Indications for Tourniquet Use
In wilderness trauma, a tourniquet is indicated when bleeding is severe and uncontrolled, such as from a severe laceration, amputation, or penetrating trauma. If the patient is hemodynamically unstable, meaning they are showing signs of shock, such as pale or cool skin, rapid heart rate, or decreased urine output, a tourniquet may be necessary. Use a tourniquet on limbs with a diameter of 2 inches (5 cm) or less, as this is the most effective size for controlling bleeding.
Application Techniques
When applying a tourniquet, place it between the wound and the heart to minimize blood flow to the affected area. The tourniquet should be tightened until bleeding stops, but not so tightly that it compromises blood flow to the limb proximal to the tourniquet. A tourniquet should be tightened in small increments, checking for a pulse in the affected limb after each tightening. The goal is to achieve a pressure of 250-300 mmHg, which is typically sufficient to control bleeding.

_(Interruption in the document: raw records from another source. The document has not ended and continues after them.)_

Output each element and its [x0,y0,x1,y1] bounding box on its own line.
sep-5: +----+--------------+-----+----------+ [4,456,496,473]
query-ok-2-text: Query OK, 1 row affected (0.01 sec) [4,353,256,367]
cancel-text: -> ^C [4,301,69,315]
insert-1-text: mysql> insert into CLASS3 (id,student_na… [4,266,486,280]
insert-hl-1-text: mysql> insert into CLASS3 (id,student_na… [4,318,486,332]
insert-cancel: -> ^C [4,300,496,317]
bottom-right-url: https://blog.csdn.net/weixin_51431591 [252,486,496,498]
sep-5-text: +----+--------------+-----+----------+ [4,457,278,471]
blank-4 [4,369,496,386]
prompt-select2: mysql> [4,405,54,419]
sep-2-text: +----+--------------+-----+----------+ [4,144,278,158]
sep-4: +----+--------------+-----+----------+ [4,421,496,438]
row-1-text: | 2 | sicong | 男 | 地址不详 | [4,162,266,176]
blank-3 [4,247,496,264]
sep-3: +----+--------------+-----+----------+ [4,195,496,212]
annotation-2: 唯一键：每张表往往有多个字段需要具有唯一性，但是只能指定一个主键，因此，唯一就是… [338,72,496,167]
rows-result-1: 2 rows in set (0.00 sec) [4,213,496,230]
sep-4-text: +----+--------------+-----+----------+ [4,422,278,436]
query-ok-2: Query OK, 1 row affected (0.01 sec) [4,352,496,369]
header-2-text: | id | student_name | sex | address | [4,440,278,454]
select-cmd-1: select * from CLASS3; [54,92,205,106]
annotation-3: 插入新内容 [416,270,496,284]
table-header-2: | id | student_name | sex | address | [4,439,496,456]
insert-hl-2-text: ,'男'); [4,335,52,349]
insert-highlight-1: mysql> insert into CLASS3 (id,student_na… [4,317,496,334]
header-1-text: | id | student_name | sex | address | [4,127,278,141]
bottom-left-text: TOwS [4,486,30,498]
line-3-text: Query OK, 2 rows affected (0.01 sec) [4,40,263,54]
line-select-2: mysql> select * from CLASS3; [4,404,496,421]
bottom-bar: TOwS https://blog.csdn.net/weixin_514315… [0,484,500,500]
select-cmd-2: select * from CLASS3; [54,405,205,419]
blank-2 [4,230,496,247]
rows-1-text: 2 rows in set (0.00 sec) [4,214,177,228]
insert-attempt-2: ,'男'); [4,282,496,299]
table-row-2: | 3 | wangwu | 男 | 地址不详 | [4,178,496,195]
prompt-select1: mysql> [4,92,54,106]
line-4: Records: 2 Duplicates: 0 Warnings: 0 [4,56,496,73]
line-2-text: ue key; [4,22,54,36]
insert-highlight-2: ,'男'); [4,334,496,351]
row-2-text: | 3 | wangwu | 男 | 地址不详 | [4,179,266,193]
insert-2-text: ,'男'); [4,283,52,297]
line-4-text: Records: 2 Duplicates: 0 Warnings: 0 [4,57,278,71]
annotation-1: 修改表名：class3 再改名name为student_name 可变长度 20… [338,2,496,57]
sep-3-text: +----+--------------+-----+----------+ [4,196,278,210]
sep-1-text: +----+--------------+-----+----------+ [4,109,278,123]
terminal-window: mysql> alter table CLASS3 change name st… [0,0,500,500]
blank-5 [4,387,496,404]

Monitoring and Maintenance
Once a tourniquet is applied, monitor the patient’s vital signs closely, checking for signs of ischemia, such as numbness or tingling in the affected limb. The tourniquet should be checked and adjusted every 2 hours to prevent damage to the affected limb. If the patient is receiving medical attention, the tourniquet should be removed and the wound evaluated and treated as soon as possible.